A new PR was send to agent repository https://github.com/clearcontainers/agent/pull/188 But seems that the crio tests are failing randomly

not ok 11 ctr execsync conflicting with conmon flags parsing
# (in test file crio.bats, line 476)
#   `[ "$status" -eq 0 ]' failed
# 0
# time="2018-01-05 01:23:30.945101006Z" level=debug msg="backingFs=extfs,  projectQuotaSupported=false" 
# time="2018-01-05 01:23:30.945152706Z" level=info msg="[graphdriver] using prior storage driver: overlay" 
# time="2018-01-05 01:23:30.946779979Z" level=info msg="CNI network crionet (type=bridge) is used from /tmp/tmp.PEhMeoU8La/cni/net.d/10-crio.conf" 
# time="2018-01-05 01:23:30.947451969Z" level=info msg="CNI network crionet (type=bridge) is used from /tmp/tmp.PEhMeoU8La/cni/net.d/10-crio.conf" 
# time="2018-01-05 01:23:30.956324627Z" level=debug msg="seccomp status: true" 
# time="2018-01-05 01:23:30.956828219Z" level=debug msg="Golang's threads limit set to 115020" 
# time="2018-01-05 01:23:30.957669905Z" level=debug msg="sandboxes: []" 
sboeuf commented 6 years ago

I have tried to reproduce (many attempts) but both with image 19790 and 20120, I don't have any CRI-O issue. Maybe because I am trying inside a VM running on Azure ?

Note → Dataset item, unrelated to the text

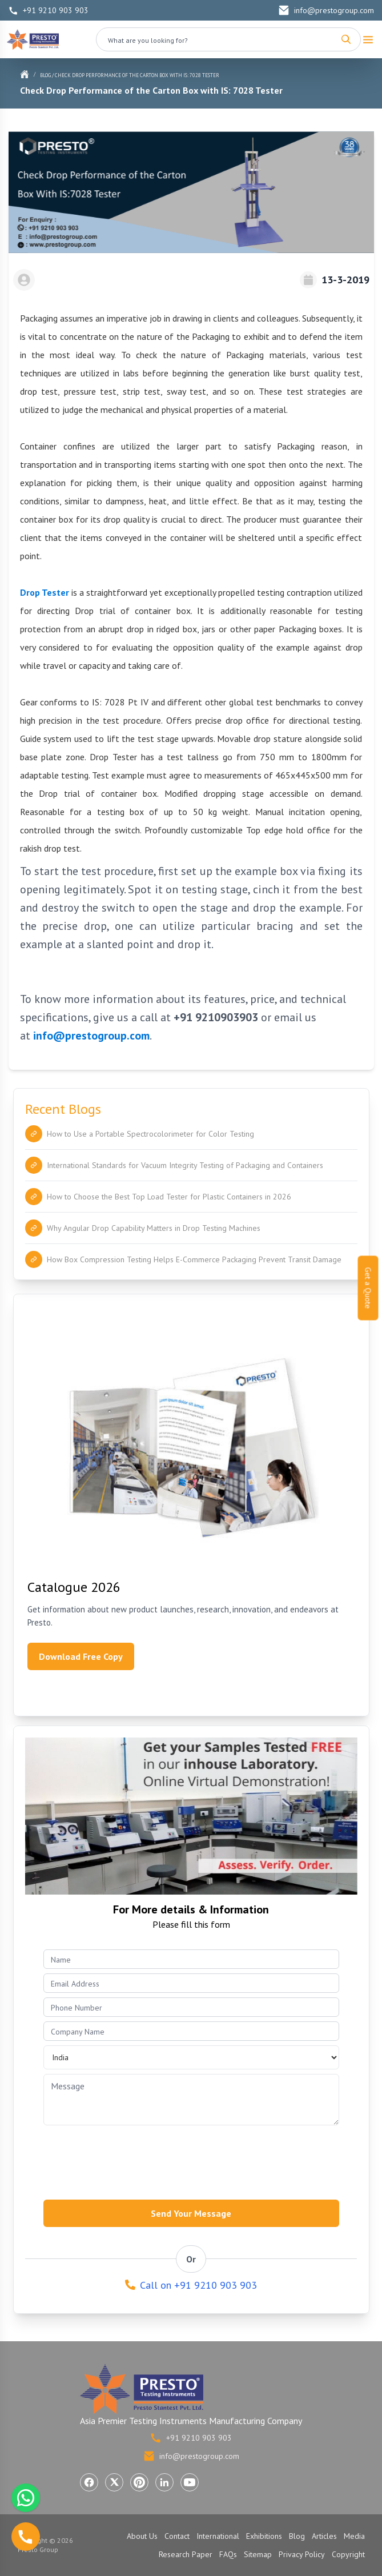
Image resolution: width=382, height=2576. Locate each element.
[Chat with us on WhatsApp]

About the PR clearcontainers/agent#188, it's actually an expected failure since we don't fallback to a minimal set of capabilities in case we don't provide those caps from the runtime. And we don't have the ability to provide them yet. That's why I have asked @amshinde to handle the case where nothing is provided to apply a minimal set of caps, otherwise this PR will break Clear Containers.

jcvenegas commented 6 years ago

@sboeuf thanks for clarify about clearcontainers/agent#188.

I also tested with image 20110 but not issues. I am testing locally in a cclouvm instance running ubuntu 16.04 but I can not reproduce it, actually the only place the issue is "reproducible" is the that changes the image https://github.com/clearcontainers/runtime/pull/895

sboeuf commented 6 years ago

@jcvenegas could you investigate by enabling devicemapper. It might be a way to reproduce more easily.

jcvenegas commented 6 years ago

@sboeuf yes, I will try it

jcvenegas commented 6 years ago

No, locally I can not reproduce it devicemapper

amshinde commented 6 years ago

@jcvenegas Going to take a look at this. Have you been able to reproduce this locally at all?

amshinde commented 6 years ago

I have been trying to reproduce this issue, but havent been able to do so. My intitial investigation:

This test passes a device "/dev/null" to the container, specifying the path inside the container for the device as "/dev/mynull". The test then checks for the exit code of running "ls /dev/mynull" using crioctl ctr execsync and if "/dev/mynull" exists in the output string.

There are 2 issues here. First this test should have never passed in the first place. The "/dev/null" is a character device, something that we dont handle with Clear Containers(only block and vfio devices are handled). This means that that the exit code from crioctl ctr execsync is not correct. I am not sure if crioctl does not propogate the error correctly, since a quick test with docker using the above device passing scenarion gives a non-zero exit code.

If we ignore the above, looks like the test is failing while matching the string "/dev/mynull" in the output. We should always get "/dev/mynull': No such file or directory" in the output, but this not received occassionally going by the logs above. The shim may have received the exit code without receiving the above message on the tty channel. @sboeuf I wonder if your changes for subreaping processes caused any side effects. Will look further.